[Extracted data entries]
+-------+

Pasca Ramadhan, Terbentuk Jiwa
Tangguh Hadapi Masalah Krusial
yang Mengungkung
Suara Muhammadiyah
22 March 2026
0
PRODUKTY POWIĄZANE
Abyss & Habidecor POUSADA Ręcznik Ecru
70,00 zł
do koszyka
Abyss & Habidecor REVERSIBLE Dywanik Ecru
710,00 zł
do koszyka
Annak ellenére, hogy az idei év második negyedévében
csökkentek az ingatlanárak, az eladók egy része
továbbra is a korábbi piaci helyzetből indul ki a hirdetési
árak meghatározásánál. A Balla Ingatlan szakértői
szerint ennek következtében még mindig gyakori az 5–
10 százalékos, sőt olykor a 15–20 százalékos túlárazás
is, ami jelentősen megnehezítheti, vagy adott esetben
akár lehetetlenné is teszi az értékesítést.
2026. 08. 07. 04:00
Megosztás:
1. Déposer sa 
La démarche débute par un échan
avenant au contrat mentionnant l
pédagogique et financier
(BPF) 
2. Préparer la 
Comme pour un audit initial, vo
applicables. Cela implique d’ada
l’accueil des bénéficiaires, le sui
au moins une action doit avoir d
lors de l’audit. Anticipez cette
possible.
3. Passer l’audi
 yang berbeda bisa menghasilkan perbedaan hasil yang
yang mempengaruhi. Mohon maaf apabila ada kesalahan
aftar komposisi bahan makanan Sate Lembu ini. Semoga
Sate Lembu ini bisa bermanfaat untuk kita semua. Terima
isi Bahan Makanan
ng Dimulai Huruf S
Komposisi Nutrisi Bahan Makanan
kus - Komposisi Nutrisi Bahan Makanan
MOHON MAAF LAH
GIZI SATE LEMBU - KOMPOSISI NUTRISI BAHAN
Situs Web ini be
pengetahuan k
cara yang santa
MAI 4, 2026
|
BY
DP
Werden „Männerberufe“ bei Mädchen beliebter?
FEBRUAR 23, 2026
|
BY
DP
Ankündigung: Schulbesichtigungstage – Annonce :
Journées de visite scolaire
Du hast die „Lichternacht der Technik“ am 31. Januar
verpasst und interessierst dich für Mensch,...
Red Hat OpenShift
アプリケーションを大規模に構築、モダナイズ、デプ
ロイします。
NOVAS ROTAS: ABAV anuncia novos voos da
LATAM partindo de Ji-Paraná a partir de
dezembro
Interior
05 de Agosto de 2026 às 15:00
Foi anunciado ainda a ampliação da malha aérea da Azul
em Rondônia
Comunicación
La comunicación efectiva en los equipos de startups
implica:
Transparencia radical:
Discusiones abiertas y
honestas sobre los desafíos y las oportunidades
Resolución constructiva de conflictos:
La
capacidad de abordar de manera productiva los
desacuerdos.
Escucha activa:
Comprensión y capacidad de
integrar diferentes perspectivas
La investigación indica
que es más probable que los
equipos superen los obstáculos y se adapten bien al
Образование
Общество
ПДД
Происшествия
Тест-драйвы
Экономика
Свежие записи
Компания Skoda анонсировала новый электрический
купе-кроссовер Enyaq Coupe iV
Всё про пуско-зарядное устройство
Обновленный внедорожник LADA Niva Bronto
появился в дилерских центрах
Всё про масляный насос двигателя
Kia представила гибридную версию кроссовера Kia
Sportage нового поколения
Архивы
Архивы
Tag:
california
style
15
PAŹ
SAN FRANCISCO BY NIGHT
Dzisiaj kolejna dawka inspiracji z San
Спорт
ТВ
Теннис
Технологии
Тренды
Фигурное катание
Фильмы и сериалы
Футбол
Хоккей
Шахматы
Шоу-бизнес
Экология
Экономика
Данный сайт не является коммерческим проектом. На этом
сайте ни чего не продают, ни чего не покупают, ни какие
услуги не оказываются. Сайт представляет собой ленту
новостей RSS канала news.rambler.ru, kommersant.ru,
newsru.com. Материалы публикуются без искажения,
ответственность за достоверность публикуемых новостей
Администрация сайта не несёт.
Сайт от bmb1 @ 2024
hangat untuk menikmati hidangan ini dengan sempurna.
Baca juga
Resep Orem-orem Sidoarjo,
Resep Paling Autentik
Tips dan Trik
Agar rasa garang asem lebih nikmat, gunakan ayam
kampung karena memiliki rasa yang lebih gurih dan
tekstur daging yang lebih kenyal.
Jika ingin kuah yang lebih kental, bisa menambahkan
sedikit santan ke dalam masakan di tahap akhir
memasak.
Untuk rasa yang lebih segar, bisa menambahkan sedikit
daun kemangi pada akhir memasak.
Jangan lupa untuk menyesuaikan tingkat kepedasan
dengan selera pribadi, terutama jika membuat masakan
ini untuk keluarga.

+-------+

Prompt: Your answer must be an exact transcription of all the data above.

Exercise response:
Pasca Ramadhan, Terbentuk Jiwa
Tangguh Hadapi Masalah Krusial
yang Mengungkung
Suara Muhammadiyah
22 March 2026
0
PRODUKTY POWIĄZANE
Abyss & Habidecor POUSADA Ręcznik Ecru
70,00 zł
do koszyka
Abyss & Habidecor REVERSIBLE Dywanik Ecru
710,00 zł
do koszyka
Annak ellenére, hogy az idei év második negyedévében
csökkentek az ingatlanárak, az eladók egy része
továbbra is a korábbi piaci helyzetből indul ki a hirdetési
árak meghatározásánál. A Balla Ingatlan szakértői
szerint ennek következtében még mindig gyakori az 5–
10 százalékos, sőt olykor a 15–20 százalékos túlárazás
is, ami jelentősen megnehezítheti, vagy adott esetben
akár lehetetlenné is teszi az értékesítést.
2026. 08. 07. 04:00
Megosztás:
1. Déposer sa 
La démarche débute par un échan
avenant au contrat mentionnant l
pédagogique et financier
(BPF) 
2. Préparer la 
Comme pour un audit initial, vo
applicables. Cela implique d’ada
l’accueil des bénéficiaires, le sui
au moins une action doit avoir d
lors de l’audit. Anticipez cette
possible.
3. Passer l’audi
 yang berbeda bisa menghasilkan perbedaan hasil yang
yang mempengaruhi. Mohon maaf apabila ada kesalahan
aftar komposisi bahan makanan Sate Lembu ini. Semoga
Sate Lembu ini bisa bermanfaat untuk kita semua. Terima
isi Bahan Makanan
ng Dimulai Huruf S
Komposisi Nutrisi Bahan Makanan
kus - Komposisi Nutrisi Bahan Makanan
MOHON MAAF LAH
GIZI SATE LEMBU - KOMPOSISI NUTRISI BAHAN
Situs Web ini be
pengetahuan k
cara yang santa
MAI 4, 2026
|
BY
DP
Werden „Männerberufe“ bei Mädchen beliebter?
FEBRUAR 23, 2026
|
BY
DP
Ankündigung: Schulbesichtigungstage – Annonce :
Journées de visite scolaire
Du hast die „Lichternacht der Technik“ am 31. Januar
verpasst und interessierst dich für Mensch,...
Red Hat OpenShift
アプリケーションを大規模に構築、モダナイズ、デプ
ロイします。
NOVAS ROTAS: ABAV anuncia novos voos da
LATAM partindo de Ji-Paraná a partir de
dezembro
Interior
05 de Agosto de 2026 às 15:00
Foi anunciado ainda a ampliação da malha aérea da Azul
em Rondônia
Comunicación
La comunicación efectiva en los equipos de startups
implica:
Transparencia radical:
Discusiones abiertas y
honestas sobre los desafíos y las oportunidades
Resolución constructiva de conflictos:
La
capacidad de abordar de manera productiva los
desacuerdos.
Escucha activa:
Comprensión y capacidad de
integrar diferentes perspectivas
La investigación indica
que es más probable que los
equipos superen los obstáculos y se adapten bien al
Образование
Общество
ПДД
Происшествия
Тест-драйвы
Экономика
Свежие записи
Компания Skoda анонсировала новый электрический
купе-кроссовер Enyaq Coupe iV
Всё про пуско-зарядное устройство
Обновленный внедорожник LADA Niva Bronto
появился в дилерских центрах
Всё про масляный насос двигателя
Kia представила гибридную версию кроссовера Kia
Sportage нового поколения
Архивы
Архивы
Tag:
california
style
15
PAŹ
SAN FRANCISCO BY NIGHT
Dzisiaj kolejna dawka inspiracji z San
Спорт
ТВ
Теннис
Технологии
Тренды
Фигурное катание
Фильмы и сериалы
Футбол
Хоккей
Шахматы
Шоу-бизнес
Экология
Экономика
Данный сайт не является коммерческим проектом. На этом
сайте ни чего не продают, ни чего не покупают, ни какие
услуги не оказываются. Сайт представляет собой ленту
новостей RSS канала news.rambler.ru, kommersant.ru,
newsru.com. Материалы публикуются без искажения,
ответственность за достоверность публикуемых новостей
Администрация сайта не несёт.
Сайт от bmb1 @ 2024
hangat untuk menikmati hidangan ini dengan sempurna.
Baca juga
Resep Orem-orem Sidoarjo,
Resep Paling Autentik
Tips dan Trik
Agar rasa garang asem lebih nikmat, gunakan ayam
kampung karena memiliki rasa yang lebih gurih dan
tekstur daging yang lebih kenyal.
Jika ingin kuah yang lebih kental, bisa menambahkan
sedikit santan ke dalam masakan di tahap akhir
memasak.
Untuk rasa yang lebih segar, bisa menambahkan sedikit
daun kemangi pada akhir memasak.
Jangan lupa untuk menyesuaikan tingkat kepedasan
dengan selera pribadi, terutama jika membuat masakan
ini untuk keluarga.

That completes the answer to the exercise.